Competition between suppliers will be essential in order to ensure price reductions. Policies should be in place to ensure that malaria control products will be purchased from low cost suppliers, provided quality is ensured. Policies that guarantee to purchase from local suppliers will not necessarily ensure lowest cost or highest quality and could undermine local development by encouraging inefficient industries.

Governments should recognise the important role that intellectual property (IP) protection plays in encouraging new research. Where IP laws do not exist, governments should consider providing such protection so as to encourage research and development in Africa. As the evidence mounts that IP is seldom a barrier to drug access, the arguments against such laws are increasingly redundant.

The important contributions from the private sector in the form of donations, discounted prices, logistical support and advice and other corporate social responsibility activities should be further encouraged and expanded in order to effectively scale up programmes.

No expansion of programmes will be possible without the recognition that many households will be unable to afford insecticide treated nets (ITNs), drugs and other tools. Governments and donor agencies need to commit the necessary funding to support the poor and provide low cost or free treatment and vector control where appropriate. Relying on mechanisms, such as voucher schemes that can benefit from the advantages of private sector distribution and marketing should be encouraged.
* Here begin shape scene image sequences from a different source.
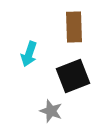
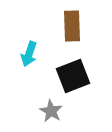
brown rectangle: moved 2 px left, 1 px up
gray star: rotated 10 degrees clockwise
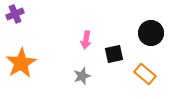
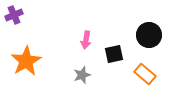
purple cross: moved 1 px left, 1 px down
black circle: moved 2 px left, 2 px down
orange star: moved 5 px right, 2 px up
gray star: moved 1 px up
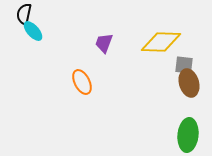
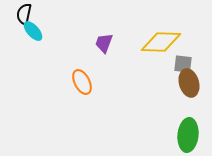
gray square: moved 1 px left, 1 px up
Vouchers that can be exchanged at shops for bed nets or other public health tools allow individuals to make more choices and give them more power over public funds.
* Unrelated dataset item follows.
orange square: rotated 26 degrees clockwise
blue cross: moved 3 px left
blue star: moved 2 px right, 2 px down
No statement on private sector responsibilities, however, would be complete without a statement on public sector responsibilities.
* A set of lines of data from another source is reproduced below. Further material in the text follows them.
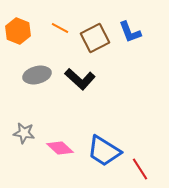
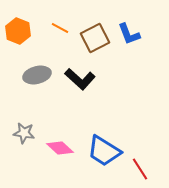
blue L-shape: moved 1 px left, 2 px down
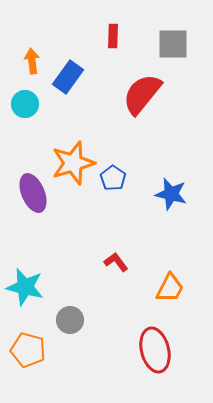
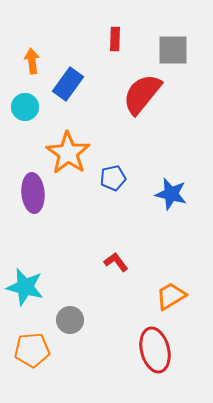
red rectangle: moved 2 px right, 3 px down
gray square: moved 6 px down
blue rectangle: moved 7 px down
cyan circle: moved 3 px down
orange star: moved 5 px left, 10 px up; rotated 21 degrees counterclockwise
blue pentagon: rotated 25 degrees clockwise
purple ellipse: rotated 18 degrees clockwise
orange trapezoid: moved 1 px right, 8 px down; rotated 148 degrees counterclockwise
orange pentagon: moved 4 px right; rotated 20 degrees counterclockwise
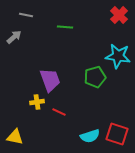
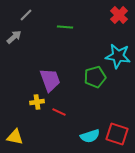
gray line: rotated 56 degrees counterclockwise
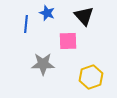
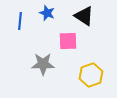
black triangle: rotated 15 degrees counterclockwise
blue line: moved 6 px left, 3 px up
yellow hexagon: moved 2 px up
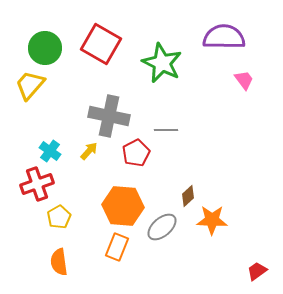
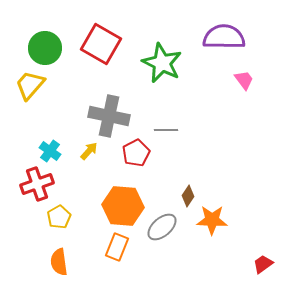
brown diamond: rotated 15 degrees counterclockwise
red trapezoid: moved 6 px right, 7 px up
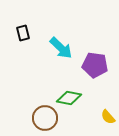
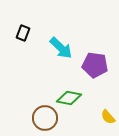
black rectangle: rotated 35 degrees clockwise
AFM calls on all governments, public sector bodies, UN agencies and donor agencies to:

  • Reduce bureaucratic impediments to producing, importing, distributing and marketing anti-malaria products and drugs. This includes working with the Medicine Control Councils (MCC) in various countries to ensure that registration times for new drugs are reduced. We call on these MCCs to make real steps towards greater cooperation, streamlining, efficiency and recognition of registrations in other countries.
  • Reduce barriers to the use of DDT in malaria control. Many countries use DDT to save lives and reduce morbidity, yet the bureaucratic barriers to trading this insecticide are considerable. This leads to delays in importing which seriously hampers malaria control, particularly during epidemic conditions. All SADC countries should therefore streamline and simplify their regulations over DDT handling and trade and should apply to UNEP/WHO for exemption from these requirements if and when the Stockholm Convention comes into force.
  • Remove barriers to trade, such as poorly enforced tenders and trade agreements, burdensome import and export regulations and corruption.
  • Remove taxes and tariffs on ITNs, drugs and other malaria control equipment. Taxing life saving equipment and drugs is indefensible and there will be no substantial scaling up of services with these barriers in place.
  • Understand the constraints and limitation of the private sector. The private sector needs certain guarantees and assurances that orders will be placed and requires notice when delivery of malaria control products is required. To this end, the public sector should improve their coordination and communication with the private sector. More effective this communication will lead to more effective malaria control and sustained scale up.